I've seen variations of this talking point in other places:
“There is not a city in America that has experienced a greater expansion of educational opportunity than Newark over the last decade,” said Ryan Hill, CEO of KIPP New Jersey charter schools. He points to test score results showing African American kids in Newark are now four times as likely to enroll in a school where students outperform the state average than they were in 2006.At least Hill is specific, unlike Rosenkrans's use of the watery term "quality school." But where did this data nugget come from? I can't trace the source of the "four times" claim, but the same methodology was used back in 2015, when Andrew Martin, who also worked for KIPP-NJ, wrote a piece in The 74:
The percentage of black Newark students attending a school that beat the state proficiency average has tripled in the past 10 years, and this increase can be attributed almost entirely to the growth of the charter sector.Martin's method was updated in 2017 by Jesse Margolis in a report on Newark's schools:
So this talking point has been passed around and updated for four years... but, so far as I know, no one has stopped and asked whether this is a valid way to assess improvements in Newark's schools.Since 2014, the share of Black students in grades 3-8 in Newark attending a school that beat the state proficiency average has risen dramatically, reaching 27% by 2017. Black students in Newark are now three times more likely to attend a school that performs at or above the state average then they were in 2009, prior to the reforms.
In my view, it isn't.
Let's set aside the very real problem of making any comparison between two groups on proficiency, simply noting for now that proficiency is a binary measure (you're either proficient or you're not) that can mask student growth or decline that does not cross the proficiency threshold. We'll also set aside the problem of comparing two groups -- here, black students in Newark and all other students in the state -- without making adjustments for socioeconomic status, special education needs, limited English proficiency, prior test score achievement, resources, and a raft of other things that affect test scores.
Instead, let's ask a simple question: Can a district improve the likelihood of students attending a "good" school without actually improving student achievement?
Yep:
Here's a hypothetical school district with 7 schools, each with 100 students (I am keeping the numbers simple to make this easy to follow). Let's say a school whose proficiency rate is 50 percent or higher is "successful." In our example, only one school meets this mark. The 100 students enrolled are in a "successful" school -- regardless of their own proficiency.
The other schools are not "successful": only 20 students out of 100 are proficient. The probability of attending a "successful" school in this district is 14 percent.
Now a new school comes along and draws students from each "failing" school: 5 who are proficient, and 5 who aren't. Again, no individual students have changed their proficiency status. What happens?
60 more students are now in a "successful" school -- even though no individual student has moved from non-proficient to proficient.

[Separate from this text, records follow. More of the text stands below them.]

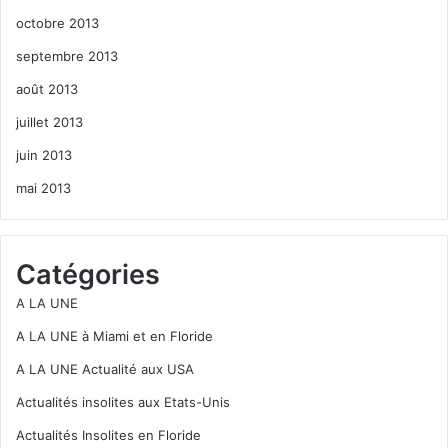
octobre 2013
septembre 2013
août 2013
juillet 2013
juin 2013
mai 2013
Catégories
A LA UNE
A LA UNE à Miami et en Floride
A LA UNE Actualité aux USA
Actualités insolites aux Etats-Unis
Actualités Insolites en Floride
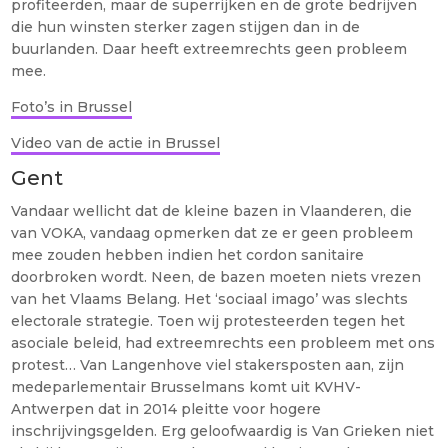
profiteerden, maar de superrijken en de grote bedrijven
die hun winsten sterker zagen stijgen dan in de
buurlanden. Daar heeft extreemrechts geen probleem
mee.
Foto’s in Brussel
Video van de actie in Brussel
Gent
Vandaar wellicht dat de kleine bazen in Vlaanderen, die
van VOKA, vandaag opmerken dat ze er geen probleem
mee zouden hebben indien het cordon sanitaire
doorbroken wordt. Neen, de bazen moeten niets vrezen
van het Vlaams Belang. Het ‘sociaal imago’ was slechts
electorale strategie. Toen wij protesteerden tegen het
asociale beleid, had extreemrechts een probleem met ons
protest… Van Langenhove viel stakersposten aan, zijn
medeparlementair Brusselmans komt uit KVHV-
Antwerpen dat in 2014 pleitte voor hogere
inschrijvingsgelden. Erg geloofwaardig is Van Grieken niet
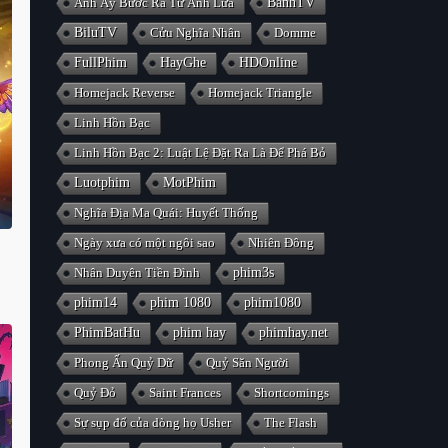
Anh Ấy Bước Ra Từ Ánh Lửa
BanhTV
BiluTV
Cửu Nghĩa Nhân
Domme
FullPhim
HayGhe
HDOnline
Homejack Reverse
Homejack Triangle
Linh Hồn Bạc
Linh Hồn Bạc 2: Luật Lệ Đặt Ra Là Để Phá Bỏ
Luotphim
MotPhim
Nghĩa Địa Ma Quái: Huyết Thống
Ngày xưa có một ngôi sao
Nhiên Đông
Nhân Duyên Tiền Đình
phim3s
phim14
phim 1080
phim1080
PhimBatHu
phim hay
phimhay.net
Phong Ấn Quỷ Dữ
Quỷ Săn Người
Quỷ Đỏ
Saint Frances
Shortcomings
Sự sụp đổ của dòng họ Usher
The Flash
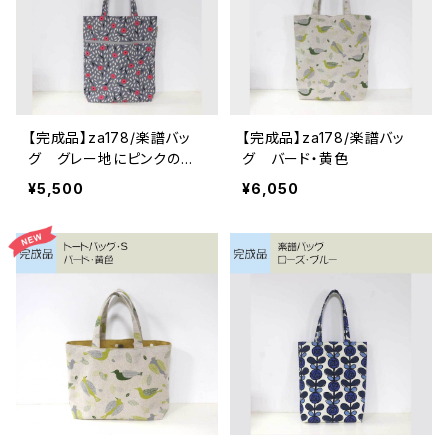
【完成品】za178/楽譜バッ
【完成品】za178/楽譜バッ
グ グレー地にピンクの小
グ バード・黄色
花
¥5,500
¥6,050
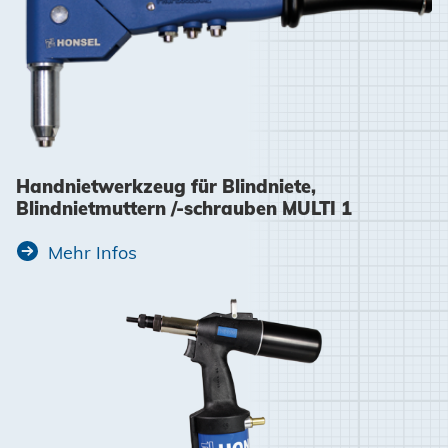
Handnietwerkzeug für Blindniete,
Blindnietmuttern /-schrauben MULTI 1
Mehr Infos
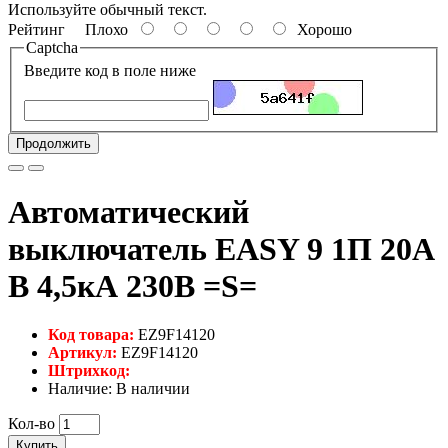
Используйте обычный текст.
Рейтинг
Плохо
Хорошо
Captcha
Введите код в поле ниже
Продолжить
Автоматический
выключатель EASY 9 1П 20А
В 4,5кА 230В =S=
Код товара:
EZ9F14120
Артикул:
EZ9F14120
Штрихкод:
Наличие: В наличии
Кол-во
Купить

The district now has 160 students in "successful" school; the probability rises to 23 percent -- all without changing any individual student's proficiency!
But the district keeps hearing how great it's doing, so it keeps shuffling students around:
The new school draws another 10 students from each "failing" school: 5 proficient, 5 not. By now, the district realizes its schools are inefficiently small; so it closes one of the "failing" schools and distributes the students to the other "failures."
Again: no student has changed in their individual proficiency. But the probability of attending a "successful" school has shot up!
220 students are now in a "successful" school; the probability is now 31 percent, more than double.
Any district can easily raise the chance of attending a "successful" school simply by shuffling kids around.
This appears to be what happened in Newark. We know that charter school students tend to have higher prior achievement than NPS students; the Harvard report on Newark reforms said so. Simply clustering more "proficient" kids into charter schools will raise the probability of students being in a "successful" school.
So, no, this is not a valid way to judge whether Newark's schools have improved. Any measure of school effectiveness that can be increased without improving student outcomes isn't something we should be talking about.
So let's not.
Thank you for this and for the wonderful visuals to explain the probabilities. You are a great explainer, and we sure need you and others to cut through the nonsense statistics that circulate again and again.